◆ WHAT TO DO ◆
Keep the text of the data exactly as it is and omit each picture from the copy.
*** Begin section ***
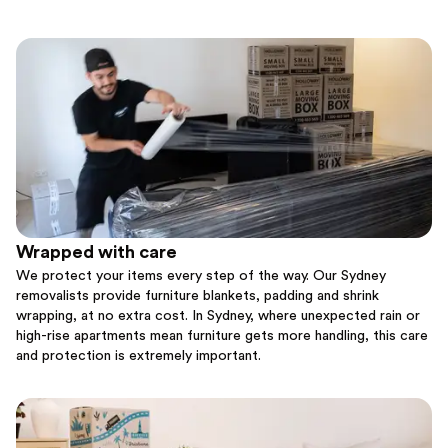
Wrapped with care
We protect your items every step of the way. Our Sydney
removalists provide furniture blankets, padding and shrink
wrapping, at no extra cost. In Sydney, where unexpected rain or
high-rise apartments mean furniture gets more handling, this care
and protection is extremely important.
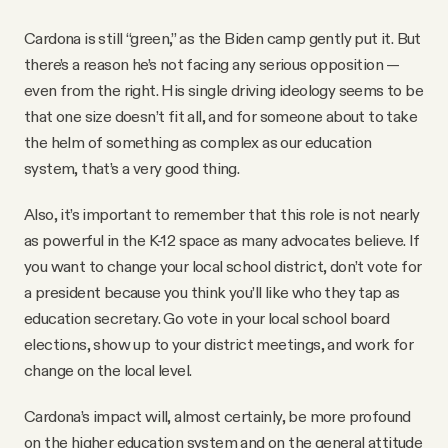
Cardona is still “green,” as the Biden camp gently put it. But
there’s a reason he’s not facing any serious opposition —
even from the right. His single driving ideology seems to be
that one size doesn’t fit all, and for someone about to take
the helm of something as complex as our education
system, that’s a very good thing.
Also, it’s important to remember that this role is not nearly
as powerful in the K-12 space as many advocates believe. If
you want to change your local school district, don’t vote for
a president because you think you’ll like who they tap as
education secretary. Go vote in your local school board
elections, show up to your district meetings, and work for
change on the local level.
Cardona’s impact will, almost certainly, be more profound
on the higher education system and on the general attitude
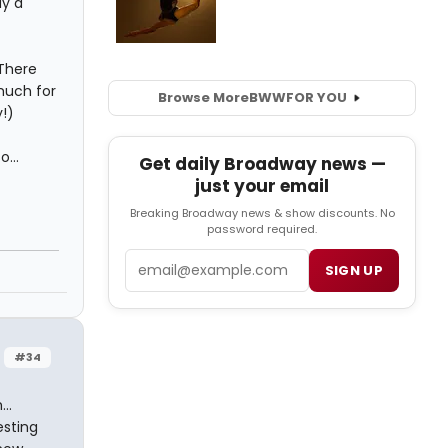
ly a
 There
much for
Browse More
BWW
FOR YOU
!)
...
Get daily Broadway news —
just your email
Breaking Broadway news & show discounts. No
password required.
Email
SIGN UP
#34
..
esting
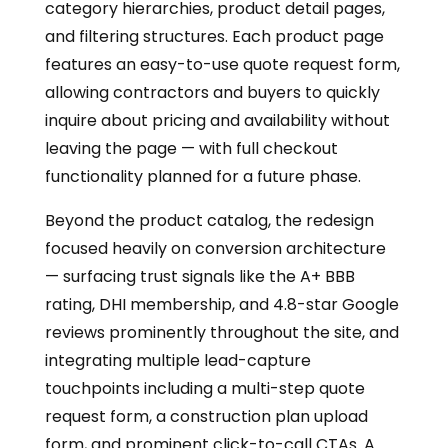
category hierarchies, product detail pages,
and filtering structures. Each product page
features an easy-to-use quote request form,
allowing contractors and buyers to quickly
inquire about pricing and availability without
leaving the page — with full checkout
functionality planned for a future phase.
Beyond the product catalog, the redesign
focused heavily on conversion architecture
— surfacing trust signals like the A+ BBB
rating, DHI membership, and 4.8-star Google
reviews prominently throughout the site, and
integrating multiple lead-capture
touchpoints including a multi-step quote
request form, a construction plan upload
form, and prominent click-to-call CTAs. A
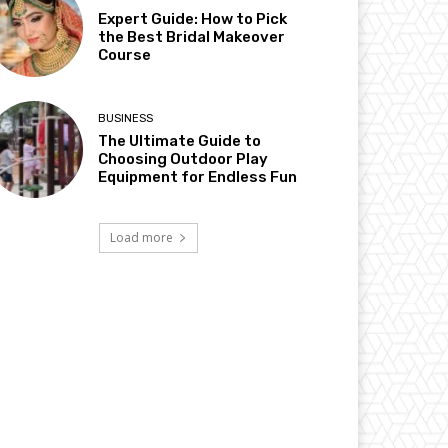
Expert Guide: How to Pick
the Best Bridal Makeover
Course
BUSINESS
The Ultimate Guide to
Choosing Outdoor Play
Equipment for Endless Fun
Load more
*** End section ***
◆ RESPONSE ◆
Wrapped with care
We protect your items every step of the way. Our Sydney
removalists provide furniture blankets, padding and shrink
wrapping, at no extra cost. In Sydney, where unexpected rain or
high-rise apartments mean furniture gets more handling, this care
and protection is extremely important.
Cardona is still “green,” as the Biden camp gently put it. But
there’s a reason he’s not facing any serious opposition —
even from the right. His single driving ideology seems to be
that one size doesn’t fit all, and for someone about to take
the helm of something as complex as our education
system, that’s a very good thing.
Also, it’s important to remember that this role is not nearly
as powerful in the K-12 space as many advocates believe. If
you want to change your local school district, don’t vote for
a president because you think you’ll like who they tap as
education secretary. Go vote in your local school board
elections, show up to your district meetings, and work for
change on the local level.
Cardona’s impact will, almost certainly, be more profound
on the higher education system and on the general attitude
ly a
 There
much for
Browse More
BWW
FOR YOU
!)
...
Get daily Broadway news —
just your email
Breaking Broadway news & show discounts. No
password required.
Email
SIGN UP
#34
..
esting
category hierarchies, product detail pages,
and filtering structures. Each product page
features an easy-to-use quote request form,
allowing contractors and buyers to quickly
inquire about pricing and availability without
leaving the page — with full checkout
functionality planned for a future phase.
Beyond the product catalog, the redesign
focused heavily on conversion architecture
— surfacing trust signals like the A+ BBB
rating, DHI membership, and 4.8-star Google
reviews prominently throughout the site, and
integrating multiple lead-capture
touchpoints including a multi-step quote
request form, a construction plan upload
form, and prominent click-to-call CTAs. A
Expert Guide: How to Pick
the Best Bridal Makeover
Course
BUSINESS
The Ultimate Guide to
Choosing Outdoor Play
Equipment for Endless Fun
Load more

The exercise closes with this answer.